[Collected data entries]
---
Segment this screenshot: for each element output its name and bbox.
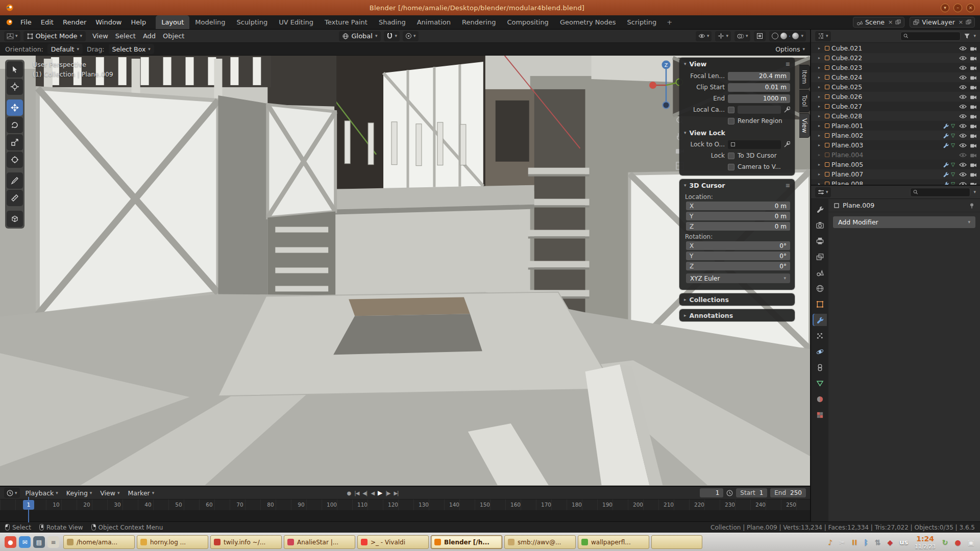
outliner-search-input[interactable]: [911, 33, 958, 40]
taskbar-empty-slot[interactable]: [651, 535, 702, 549]
launcher-mail-icon[interactable]: ✉: [19, 536, 31, 548]
tray-icon[interactable]: ♪: [828, 538, 832, 546]
tray-icon[interactable]: ●: [955, 538, 961, 546]
wireframe-shading-button[interactable]: [772, 33, 778, 39]
object-name[interactable]: Cube.028: [831, 112, 957, 120]
object-name[interactable]: Cube.024: [831, 73, 957, 81]
object-name[interactable]: Plane.004: [831, 151, 957, 159]
expand-arrow-icon[interactable]: ▸: [818, 133, 823, 138]
mode-dropdown[interactable]: Object Mode ▾: [23, 31, 86, 41]
outliner-row[interactable]: ▸ Plane.007 ▽: [811, 169, 980, 179]
preview-range-clock-icon[interactable]: [726, 490, 733, 496]
new-scene-icon[interactable]: [895, 19, 901, 25]
hide-eye-icon[interactable]: [959, 143, 967, 148]
hide-eye-icon[interactable]: [959, 56, 967, 61]
number-field[interactable]: 1000 m: [728, 94, 790, 103]
scene-selector[interactable]: Scene ×: [853, 17, 904, 28]
rendered-shading-button[interactable]: [792, 33, 799, 39]
expand-arrow-icon[interactable]: ▸: [818, 75, 823, 80]
new-viewlayer-icon[interactable]: [966, 19, 971, 25]
add-workspace-button[interactable]: +: [662, 15, 677, 29]
axis-number-field[interactable]: Z0°: [686, 262, 790, 270]
outliner-search-box[interactable]: [900, 32, 961, 41]
object-name[interactable]: Plane.001: [831, 122, 941, 130]
frame-end-field[interactable]: End250: [770, 488, 806, 497]
modifiers-tab[interactable]: [813, 314, 827, 326]
outliner-row[interactable]: ▸ Plane.002 ▽: [811, 131, 980, 140]
select-box-tool[interactable]: [7, 61, 23, 78]
object-name[interactable]: Cube.026: [831, 93, 957, 101]
timeline-track-area[interactable]: [0, 510, 810, 521]
object-tab[interactable]: [813, 298, 827, 310]
render-camera-icon[interactable]: [970, 172, 977, 177]
texture-tab[interactable]: [813, 409, 827, 421]
workspace-tab[interactable]: Scripting: [622, 15, 663, 29]
taskbar-window-button[interactable]: horny.log ...: [137, 535, 208, 549]
outliner-row[interactable]: ▸ Cube.027 ▽: [811, 102, 980, 111]
outliner-row[interactable]: ▸ Plane.005 ▽: [811, 160, 980, 169]
outliner-editor-selector[interactable]: ▾: [815, 31, 831, 41]
cursor-tool[interactable]: [7, 79, 23, 95]
expand-arrow-icon[interactable]: ▸: [818, 85, 823, 89]
keyboard-layout-indicator[interactable]: us: [899, 538, 908, 546]
workspace-tab[interactable]: Shading: [373, 15, 411, 29]
viewlayer-tab[interactable]: [813, 251, 827, 263]
output-tab[interactable]: [813, 235, 827, 247]
material-tab[interactable]: [813, 393, 827, 405]
render-camera-icon[interactable]: [970, 182, 977, 185]
sidebar-tab[interactable]: View: [799, 113, 810, 138]
render-camera-icon[interactable]: [970, 114, 977, 119]
transport-button[interactable]: ▶|: [394, 490, 398, 496]
object-name[interactable]: Cube.021: [831, 44, 957, 52]
menu-item[interactable]: Window: [91, 15, 126, 29]
tray-icon[interactable]: ▣: [968, 538, 974, 546]
camera-to-view-checkbox[interactable]: [728, 164, 734, 170]
transport-button[interactable]: ◀|: [362, 490, 367, 496]
workspace-tab[interactable]: Modeling: [189, 15, 231, 29]
render-camera-icon[interactable]: [970, 123, 977, 129]
proportional-edit-group[interactable]: ▾: [403, 31, 419, 41]
viewport-3d[interactable]: User Perspective (1) Collection | Plane.…: [0, 56, 810, 486]
expand-arrow-icon[interactable]: ▸: [818, 123, 823, 128]
timeline-editor-selector[interactable]: ▾: [4, 488, 20, 498]
timeline-menu-item[interactable]: View ▾: [96, 489, 123, 497]
blender-app-menu[interactable]: [4, 15, 16, 29]
hide-eye-icon[interactable]: [959, 104, 967, 109]
expand-arrow-icon[interactable]: ▸: [818, 182, 823, 185]
hide-eye-icon[interactable]: [959, 114, 967, 119]
rotation-mode-dropdown[interactable]: XYZ Euler ▾: [686, 273, 790, 283]
object-visibility-group[interactable]: ▾: [696, 31, 712, 41]
object-name[interactable]: Plane.008: [831, 180, 941, 185]
object-name[interactable]: Cube.027: [831, 103, 957, 110]
workspace-tab[interactable]: UV Editing: [273, 15, 319, 29]
breadcrumb-object-name[interactable]: Plane.009: [843, 202, 874, 209]
outliner-row[interactable]: ▸ Cube.028 ▽: [811, 111, 980, 121]
transport-button[interactable]: ◀: [371, 490, 374, 496]
data-tab[interactable]: [813, 377, 827, 389]
outliner-row[interactable]: ▸ Plane.003 ▽: [811, 140, 980, 150]
current-frame-field[interactable]: 1: [700, 488, 723, 497]
lock-3d-cursor-checkbox[interactable]: [728, 153, 734, 159]
menu-item[interactable]: Edit: [36, 15, 58, 29]
window-minimize-button[interactable]: –: [953, 4, 962, 12]
render-camera-icon[interactable]: [970, 133, 977, 138]
outliner-row[interactable]: ▸ Plane.008 ▽: [811, 179, 980, 185]
expand-arrow-icon[interactable]: ▸: [818, 46, 823, 51]
axis-number-field[interactable]: Y0 m: [686, 212, 790, 220]
axis-number-field[interactable]: X0 m: [686, 202, 790, 210]
workspace-tab[interactable]: Rendering: [456, 15, 501, 29]
taskbar-clock[interactable]: 1:24 11/2/23: [915, 535, 935, 549]
frame-start-field[interactable]: Start1: [736, 488, 767, 497]
local-camera-field[interactable]: [738, 106, 781, 114]
window-close-button[interactable]: ×: [966, 4, 975, 12]
menu-item[interactable]: Render: [58, 15, 91, 29]
viewport-menu-item[interactable]: Add: [139, 32, 159, 40]
taskbar-window-button[interactable]: >_ - Vivaldi: [357, 535, 429, 549]
launcher-editor-icon[interactable]: ≡: [47, 536, 59, 548]
taskbar-window-button[interactable]: Blender [/h...: [431, 535, 502, 549]
hide-eye-icon[interactable]: [959, 85, 967, 90]
solid-shading-button[interactable]: [780, 33, 787, 39]
object-name[interactable]: Cube.023: [831, 64, 957, 71]
launcher-browser-icon[interactable]: ●: [5, 536, 16, 548]
expand-arrow-icon[interactable]: ▸: [818, 143, 823, 147]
---
Each line of the data above should be reproduced without alteration, and no picture should appear in the copy.

Segment this screenshot: for each element output its name and bbox.
outliner-search-input[interactable]: [911, 33, 958, 40]
taskbar-empty-slot[interactable]: [651, 535, 702, 549]
launcher-mail-icon[interactable]: ✉: [19, 536, 31, 548]
tray-icon[interactable]: ♪: [828, 538, 832, 546]
tray-icon[interactable]: ●: [955, 538, 961, 546]
wireframe-shading-button[interactable]: [772, 33, 778, 39]
object-name[interactable]: Cube.028: [831, 112, 957, 120]
object-name[interactable]: Cube.024: [831, 73, 957, 81]
object-name[interactable]: Plane.004: [831, 151, 957, 159]
expand-arrow-icon[interactable]: ▸: [818, 133, 823, 138]
mode-dropdown[interactable]: Object Mode ▾: [23, 31, 86, 41]
outliner-row[interactable]: ▸ Plane.007 ▽: [811, 169, 980, 179]
preview-range-clock-icon[interactable]: [726, 490, 733, 496]
new-scene-icon[interactable]: [895, 19, 901, 25]
hide-eye-icon[interactable]: [959, 143, 967, 148]
hide-eye-icon[interactable]: [959, 56, 967, 61]
number-field[interactable]: 1000 m: [728, 94, 790, 103]
scene-selector[interactable]: Scene ×: [853, 17, 904, 28]
rendered-shading-button[interactable]: [792, 33, 799, 39]
expand-arrow-icon[interactable]: ▸: [818, 75, 823, 80]
new-viewlayer-icon[interactable]: [966, 19, 971, 25]
add-workspace-button[interactable]: +: [662, 15, 677, 29]
axis-number-field[interactable]: Z0°: [686, 262, 790, 270]
outliner-search-box[interactable]: [900, 32, 961, 41]
object-name[interactable]: Plane.001: [831, 122, 941, 130]
frame-end-field[interactable]: End250: [770, 488, 806, 497]
modifiers-tab[interactable]: [813, 314, 827, 326]
outliner-row[interactable]: ▸ Plane.002 ▽: [811, 131, 980, 140]
select-box-tool[interactable]: [7, 61, 23, 78]
object-name[interactable]: Cube.026: [831, 93, 957, 101]
timeline-track-area[interactable]: [0, 510, 810, 521]
object-tab[interactable]: [813, 298, 827, 310]
render-camera-icon[interactable]: [970, 172, 977, 177]
texture-tab[interactable]: [813, 409, 827, 421]
workspace-tab[interactable]: Scripting: [622, 15, 663, 29]
taskbar-window-button[interactable]: horny.log ...: [137, 535, 208, 549]
outliner-row[interactable]: ▸ Cube.027 ▽: [811, 102, 980, 111]
outliner-row[interactable]: ▸ Plane.005 ▽: [811, 160, 980, 169]
outliner-editor-selector[interactable]: ▾: [815, 31, 831, 41]
cursor-tool[interactable]: [7, 79, 23, 95]
expand-arrow-icon[interactable]: ▸: [818, 85, 823, 89]
keyboard-layout-indicator[interactable]: us: [899, 538, 908, 546]
workspace-tab[interactable]: Shading: [373, 15, 411, 29]
viewlayer-tab[interactable]: [813, 251, 827, 263]
output-tab[interactable]: [813, 235, 827, 247]
material-tab[interactable]: [813, 393, 827, 405]
render-camera-icon[interactable]: [970, 182, 977, 185]
sidebar-tab[interactable]: View: [799, 113, 810, 138]
render-camera-icon[interactable]: [970, 114, 977, 119]
transport-button[interactable]: ▶|: [394, 490, 398, 496]
object-name[interactable]: Cube.021: [831, 44, 957, 52]
menu-item[interactable]: Window: [91, 15, 126, 29]
tray-icon[interactable]: ▣: [968, 538, 974, 546]
camera-to-view-checkbox[interactable]: [728, 164, 734, 170]
transport-button[interactable]: ◀|: [362, 490, 367, 496]
workspace-tab[interactable]: Modeling: [189, 15, 231, 29]
render-camera-icon[interactable]: [970, 123, 977, 129]
proportional-edit-group[interactable]: ▾: [403, 31, 419, 41]
viewport-3d[interactable]: User Perspective (1) Collection | Plane.…: [0, 56, 810, 486]
expand-arrow-icon[interactable]: ▸: [818, 123, 823, 128]
timeline-editor-selector[interactable]: ▾: [4, 488, 20, 498]
timeline-menu-item[interactable]: View ▾: [96, 489, 123, 497]
blender-app-menu[interactable]: [4, 15, 16, 29]
hide-eye-icon[interactable]: [959, 104, 967, 109]
expand-arrow-icon[interactable]: ▸: [818, 182, 823, 185]
hide-eye-icon[interactable]: [959, 114, 967, 119]
rotation-mode-dropdown[interactable]: XYZ Euler ▾: [686, 273, 790, 283]
object-visibility-group[interactable]: ▾: [696, 31, 712, 41]
object-name[interactable]: Plane.008: [831, 180, 941, 185]
object-name[interactable]: Cube.027: [831, 103, 957, 110]
workspace-tab[interactable]: UV Editing: [273, 15, 319, 29]
breadcrumb-object-name[interactable]: Plane.009: [843, 202, 874, 209]
outliner-row[interactable]: ▸ Cube.028 ▽: [811, 111, 980, 121]
transport-button[interactable]: ◀: [371, 490, 374, 496]
data-tab[interactable]: [813, 377, 827, 389]
outliner-row[interactable]: ▸ Plane.003 ▽: [811, 140, 980, 150]
current-frame-field[interactable]: 1: [700, 488, 723, 497]
lock-3d-cursor-checkbox[interactable]: [728, 153, 734, 159]
menu-item[interactable]: Edit: [36, 15, 58, 29]
window-minimize-button[interactable]: –: [953, 4, 962, 12]
render-camera-icon[interactable]: [970, 133, 977, 138]
outliner-row[interactable]: ▸ Plane.008 ▽: [811, 179, 980, 185]
expand-arrow-icon[interactable]: ▸: [818, 46, 823, 51]
axis-number-field[interactable]: Y0 m: [686, 212, 790, 220]
axis-number-field[interactable]: X0 m: [686, 202, 790, 210]
workspace-tab[interactable]: Rendering: [456, 15, 501, 29]
taskbar-clock[interactable]: 1:24 11/2/23: [915, 535, 935, 549]
frame-start-field[interactable]: Start1: [736, 488, 767, 497]
local-camera-field[interactable]: [738, 106, 781, 114]
window-close-button[interactable]: ×: [966, 4, 975, 12]
menu-item[interactable]: Render: [58, 15, 91, 29]
viewport-menu-item[interactable]: Add: [139, 32, 159, 40]
taskbar-window-button[interactable]: >_ - Vivaldi: [357, 535, 429, 549]
launcher-editor-icon[interactable]: ≡: [47, 536, 59, 548]
taskbar-window-button[interactable]: Blender [/h...: [431, 535, 502, 549]
hide-eye-icon[interactable]: [959, 85, 967, 90]
solid-shading-button[interactable]: [780, 33, 787, 39]
object-name[interactable]: Cube.023: [831, 64, 957, 71]
launcher-browser-icon[interactable]: ●: [5, 536, 16, 548]
expand-arrow-icon[interactable]: ▸: [818, 143, 823, 147]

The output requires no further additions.